At the same time, what is this requirement to protect innocent people at all costs? Is it something you could practically carry out—to protect all the innocent people in the world? How can you do that? People have their kamma. You do your best to protect the innocent, but if it would require that you do something unskillful, you have to realize that their kamma lies beyond your help. Two wrongs don’t make a right.

The purpose of protecting your precepts in this way is to ferret out and question the views you’re attached to. Are they really worthy of attachment, especially if they get you to end up doing something really unskillful? You decide you’re going to protect this person by killing that person, but what are the consequences down the line? Those things begin to snowball. You set a bad example for others. You set a bad example for yourself. But if you make sure that your actions don’t break the precepts and you’re not getting anybody else to break the precepts, you’ve covered what you are responsible for and what you can know. You’ve set an honorable example, and you haven’t let high-sounding abstractions get in the way.

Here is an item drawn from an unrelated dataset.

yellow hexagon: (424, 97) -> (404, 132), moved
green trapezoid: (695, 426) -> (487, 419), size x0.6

So these are two of the important reflections that the precepts force on you if you take them really seriously. One, are there other ways you could behave so that you don’t have to lose what you value and at the same time you don’t break a precept? As in the case of small animals, pests in the house, this requires you to be a lot more careful about how clean you keep things, how you design your house if you have the option of building a new house. It requires you to think like an ant, to watch the behavior of ants, and that’s a good exercise in putting yourself in other people’s shoes. In Thailand, they’ve perfected ways of making sure, with moats and other things, that ants don’t invade the monks’ huts. It takes a little extra time, a little extra care, but it’s time and care well spent—because you’re thinking about your actions, you’re thinking about their consequences, so you’re more careful.

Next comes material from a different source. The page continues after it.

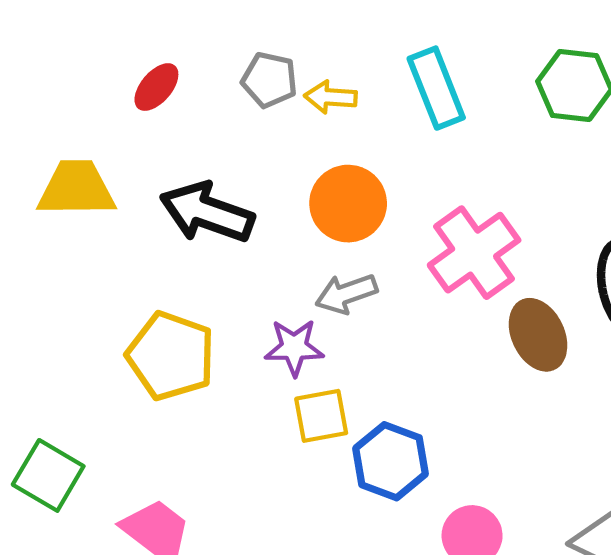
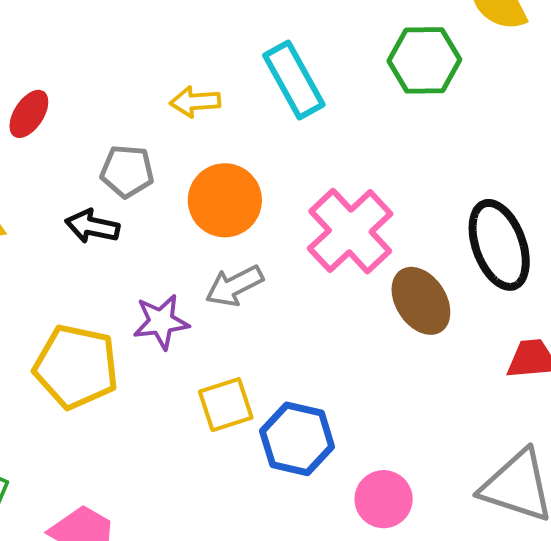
gray pentagon: (269, 80) -> (127, 171), moved
black arrow: (207, 212) -> (92, 226), size x0.6
purple star: (294, 347) -> (161, 322), moved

And then there’s the second reflection: You learn to question some of the notions to which you hold very strongly that would act as excuses for breaking the precepts. You learn to see how some very noble-sounding ideals are actually a cover-up for unskillful behavior.

This is why holding to the precepts across the board is a really important training for the mind. You become alert. You become more mindful, more sensitive to things, and that’s pretty deep—a lot deeper than throwing abstractions around. It takes a certain amount of humility to submit yourself to a precept like this, to say, “I’m going to put my preconceived notions on hold and see what it’s like to really try to live by the precepts.”

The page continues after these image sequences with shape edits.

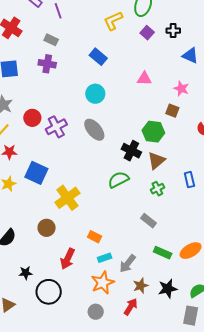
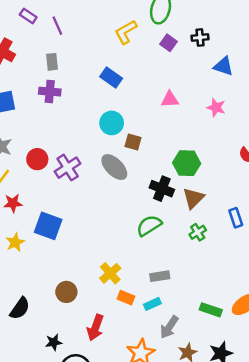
gray rectangle: (51, 40) -> (52, 62), turned 64
brown square: (172, 111) -> (133, 142), moved
yellow cross: (67, 198) -> (110, 273), moved, size x0.7
gray rectangle: (148, 221) -> (160, 276), moved, turned -42
cyan rectangle: (105, 258) -> (152, 304), moved
black star: (26, 273) -> (54, 342), moved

This falls in line with another principle of the forest tradition, which is what Ajaan Mun—following the Buddha—called practicing the Dhamma in line with the Dhamma. In other words, you adjust yourself, your attitudes, and your actions to fit in with the Dhamma, not the other way around. All too many of us say, “Well, let’s change the Dhamma here, change the Dhamma there; after all, we’re Westerners, we need a Western Dhamma”—that kind of attitude. How about putting that attitude aside, to say, “What would it be like if I really did train by these things, if I gave them more respect than I give to my own opinions?” It’s only then that you learn to detect things in yourself that otherwise you wouldn’t see.

So this reflection on the precepts is good for your mindfulness—and as a result, it’s going to be good for your concentration. It’s also a good exercise in discernment, to expose corners of your mind that otherwise stay hidden, and to uproot some really firmly entrenched ideas that would otherwise keep you suffering for a long time.